Cliff's shorts 'zip' right along

A MAN MELTING
Craig Cliff
Vintage, $29.99, pbk

Craig Cliff's "Manawatu" was one of my favourite stories in Sport 36, so I was delighted to open his first collection.

He's good at snappy openings and the 18 stories zip along, so I'm sure this young Wellington civil servant won't mind me saying it livened up quite a few bus journeys.

Although boyhood exposure to horror/sci-fi led me to expect more from the name story of the collection, A Man Melting otherwise lived up to Owen Marshall's puff piece on the cover.

Some of them have been published but there are also some brand-new works.

Like most New Zealand writers these days, Cliff is happy to range far beyond New Zealand's boundaries for his settings and characters.

Among other places, the book takes you to Africa and to Asia.

It even follows the trip-from-hell to the Galapagos Islands endured by a tourist enticed to visit after receiving some emails from Charles Darwin, the one who invented evolution.

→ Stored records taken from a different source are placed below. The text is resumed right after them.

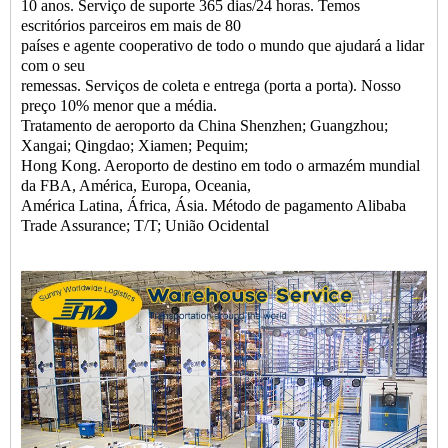
10 anos. Serviço de suporte 365 dias/24 horas. Temos
escritórios parceiros em mais de 80
países e agente cooperativo de todo o mundo que ajudará a lidar
com o seu
remessas. Serviços de coleta e entrega (porta a porta). Nosso
preço 10% menor que a média.
Tratamento de aeroporto da China Shenzhen; Guangzhou;
Xangai; Qingdao; Xiamen; Pequim;
Hong Kong. Aeroporto de destino em todo o armazém mundial
da FBA, América, Europa, Oceania,
América Latina, África, Ásia. Método de pagamento Alibaba
Trade Assurance; T/T; União Ocidental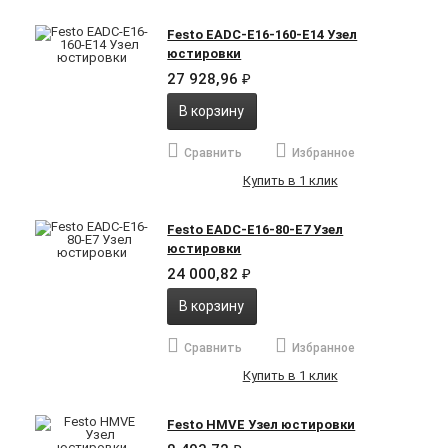
Festo EADC-E16-160-E14 Узел
юстировки
27 928,96
₽
В корзину
Сравнить
Избранное
Купить в 1 клик
Festo EADC-E16-80-E7 Узел
юстировки
24 000,82
₽
В корзину
Сравнить
Избранное
Купить в 1 клик
Festo HMVE Узел юстировки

After reading his experiences, you wonder why the guy didn't send it to the junk folder.

A Man Melting also covers the full range of the life cycle: birth, adolescence, parenthood and death.

How many of us won't connect with the character who suddenly finds himself becoming uncomfortably like his father? Like that reference to email or to Wikipedia, many of these stories draw from our modern environment, whether technological or cultural.

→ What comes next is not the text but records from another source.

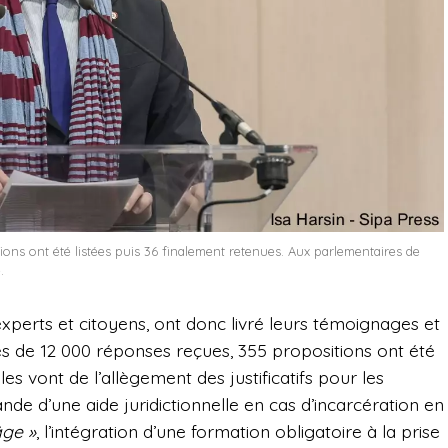
ions ont été listées puis 36 finalement retenues. Aux parlementaires de
.
 experts et citoyens, ont donc livré leurs témoignages et
ès de 12 000 réponses reçues, 355 propositions ont été
les vont de l’allègement des justificatifs pour les
de d’une aide juridictionnelle en cas d’incarcération en
âge »
, l’intégration d’une formation obligatoire à la prise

In "Unnatural Selection", one of his travelling Kiwis says that "it seemed kind of magic to live in a world without Paul Holmes ... I could pretend Jason Gunn and Fat Freddy's Drop and Nick Harrison didn't exist."

And, as the title "Unnatural Selection" suggests, there are subtle cross-references between many of the stories, offering a sense of cohesion despite the vastly differing topics he covers.

- Dr McLean is a Wellington historian and reviewer.